Search the entries below for "Help" and copy each matching line.
****************************************
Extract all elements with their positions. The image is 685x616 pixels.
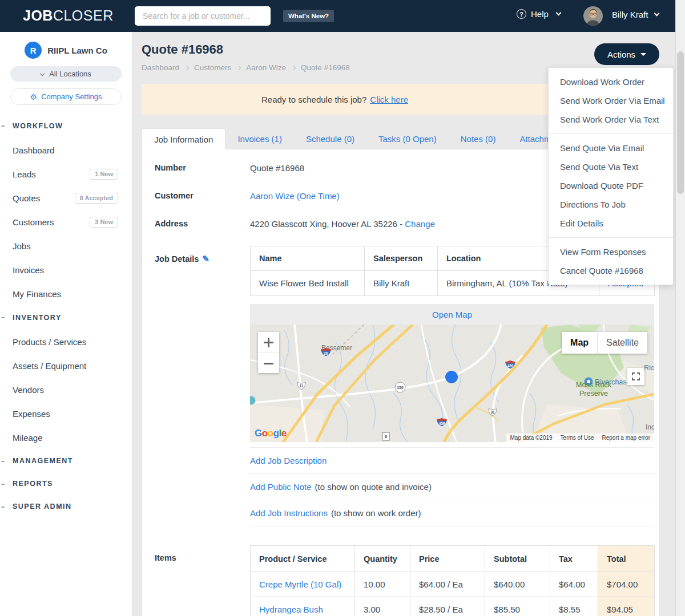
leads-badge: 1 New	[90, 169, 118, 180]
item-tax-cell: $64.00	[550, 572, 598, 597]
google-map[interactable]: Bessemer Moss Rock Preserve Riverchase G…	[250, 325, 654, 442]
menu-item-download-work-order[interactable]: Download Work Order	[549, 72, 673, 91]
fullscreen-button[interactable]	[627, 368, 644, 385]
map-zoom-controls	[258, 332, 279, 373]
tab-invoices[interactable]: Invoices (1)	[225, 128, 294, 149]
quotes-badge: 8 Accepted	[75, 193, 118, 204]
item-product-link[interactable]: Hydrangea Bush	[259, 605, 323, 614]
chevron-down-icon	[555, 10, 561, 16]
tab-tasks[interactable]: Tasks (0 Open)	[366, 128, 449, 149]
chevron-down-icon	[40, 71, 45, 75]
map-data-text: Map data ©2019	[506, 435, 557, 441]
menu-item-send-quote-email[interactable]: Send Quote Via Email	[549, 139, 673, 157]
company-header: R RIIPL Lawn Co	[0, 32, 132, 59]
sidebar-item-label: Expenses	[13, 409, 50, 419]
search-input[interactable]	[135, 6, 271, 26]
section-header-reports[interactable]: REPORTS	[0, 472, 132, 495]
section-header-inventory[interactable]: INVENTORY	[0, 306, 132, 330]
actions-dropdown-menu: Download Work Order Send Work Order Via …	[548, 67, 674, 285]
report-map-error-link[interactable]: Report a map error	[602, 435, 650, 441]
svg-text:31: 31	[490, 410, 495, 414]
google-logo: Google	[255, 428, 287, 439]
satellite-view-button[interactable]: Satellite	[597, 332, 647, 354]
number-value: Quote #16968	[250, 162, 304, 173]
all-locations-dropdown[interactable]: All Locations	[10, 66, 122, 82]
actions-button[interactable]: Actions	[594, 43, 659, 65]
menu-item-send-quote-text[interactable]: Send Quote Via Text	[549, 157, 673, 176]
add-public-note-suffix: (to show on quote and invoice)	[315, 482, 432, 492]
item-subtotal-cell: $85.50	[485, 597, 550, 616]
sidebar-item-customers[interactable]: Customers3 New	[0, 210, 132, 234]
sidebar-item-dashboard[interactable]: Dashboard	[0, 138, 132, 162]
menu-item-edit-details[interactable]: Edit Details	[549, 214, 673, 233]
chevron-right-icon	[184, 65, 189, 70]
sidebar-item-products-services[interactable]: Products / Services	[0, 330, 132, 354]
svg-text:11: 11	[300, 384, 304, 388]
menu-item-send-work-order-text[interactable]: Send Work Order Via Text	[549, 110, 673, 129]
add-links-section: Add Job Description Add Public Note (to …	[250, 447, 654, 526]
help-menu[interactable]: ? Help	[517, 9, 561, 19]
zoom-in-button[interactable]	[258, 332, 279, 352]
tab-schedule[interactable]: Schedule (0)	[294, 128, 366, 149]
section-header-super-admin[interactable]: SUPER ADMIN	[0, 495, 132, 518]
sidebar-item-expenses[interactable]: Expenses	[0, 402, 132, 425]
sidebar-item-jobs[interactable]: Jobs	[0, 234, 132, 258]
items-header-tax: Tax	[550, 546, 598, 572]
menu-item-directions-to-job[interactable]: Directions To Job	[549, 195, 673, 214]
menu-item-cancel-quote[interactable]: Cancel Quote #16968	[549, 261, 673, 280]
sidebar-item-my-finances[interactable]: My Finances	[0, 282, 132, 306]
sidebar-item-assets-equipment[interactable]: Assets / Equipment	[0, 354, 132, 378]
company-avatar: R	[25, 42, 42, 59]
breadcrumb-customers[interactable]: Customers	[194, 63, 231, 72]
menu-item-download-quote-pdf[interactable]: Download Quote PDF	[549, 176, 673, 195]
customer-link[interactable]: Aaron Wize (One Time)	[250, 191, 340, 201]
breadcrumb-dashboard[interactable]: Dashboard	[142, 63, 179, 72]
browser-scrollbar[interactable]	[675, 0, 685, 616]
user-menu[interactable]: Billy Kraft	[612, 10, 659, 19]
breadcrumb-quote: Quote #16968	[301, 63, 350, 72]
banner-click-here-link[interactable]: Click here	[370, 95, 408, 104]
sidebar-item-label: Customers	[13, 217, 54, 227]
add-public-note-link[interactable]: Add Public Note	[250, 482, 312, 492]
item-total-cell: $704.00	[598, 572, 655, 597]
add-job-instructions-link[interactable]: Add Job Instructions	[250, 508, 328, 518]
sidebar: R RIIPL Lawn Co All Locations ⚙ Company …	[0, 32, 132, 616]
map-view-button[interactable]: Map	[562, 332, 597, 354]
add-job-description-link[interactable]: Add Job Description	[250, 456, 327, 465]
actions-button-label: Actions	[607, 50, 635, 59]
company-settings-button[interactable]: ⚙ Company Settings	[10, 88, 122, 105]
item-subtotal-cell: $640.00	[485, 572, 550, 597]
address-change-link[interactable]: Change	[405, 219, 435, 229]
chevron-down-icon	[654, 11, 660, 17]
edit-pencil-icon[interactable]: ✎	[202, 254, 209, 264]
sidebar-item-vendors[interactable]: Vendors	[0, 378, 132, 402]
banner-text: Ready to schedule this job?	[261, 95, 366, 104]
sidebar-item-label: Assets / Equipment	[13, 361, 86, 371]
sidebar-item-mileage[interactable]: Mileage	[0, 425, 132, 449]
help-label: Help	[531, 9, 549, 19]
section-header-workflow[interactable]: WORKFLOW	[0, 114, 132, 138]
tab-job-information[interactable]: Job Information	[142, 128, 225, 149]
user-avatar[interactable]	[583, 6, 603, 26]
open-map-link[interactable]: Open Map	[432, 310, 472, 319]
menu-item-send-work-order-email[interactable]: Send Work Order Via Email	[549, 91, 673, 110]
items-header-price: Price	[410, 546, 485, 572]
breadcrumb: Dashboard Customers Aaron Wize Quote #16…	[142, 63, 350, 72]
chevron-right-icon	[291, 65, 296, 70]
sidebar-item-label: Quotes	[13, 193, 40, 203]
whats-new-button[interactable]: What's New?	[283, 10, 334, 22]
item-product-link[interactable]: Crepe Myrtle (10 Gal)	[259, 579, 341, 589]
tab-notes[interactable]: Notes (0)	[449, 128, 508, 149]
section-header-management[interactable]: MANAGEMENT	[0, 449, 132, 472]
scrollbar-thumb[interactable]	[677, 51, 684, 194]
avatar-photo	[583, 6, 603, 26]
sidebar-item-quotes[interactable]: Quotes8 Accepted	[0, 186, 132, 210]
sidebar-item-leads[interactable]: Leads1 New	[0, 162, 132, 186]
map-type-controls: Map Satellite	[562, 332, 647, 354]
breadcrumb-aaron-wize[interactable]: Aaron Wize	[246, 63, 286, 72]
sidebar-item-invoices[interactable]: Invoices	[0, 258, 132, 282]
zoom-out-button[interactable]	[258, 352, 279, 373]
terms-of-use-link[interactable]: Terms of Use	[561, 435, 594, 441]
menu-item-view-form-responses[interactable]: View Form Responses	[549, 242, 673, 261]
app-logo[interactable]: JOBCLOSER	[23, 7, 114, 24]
****************************************
### Response area
help-menu[interactable]: ? Help	[517, 9, 561, 19]
help-label: Help	[531, 9, 549, 19]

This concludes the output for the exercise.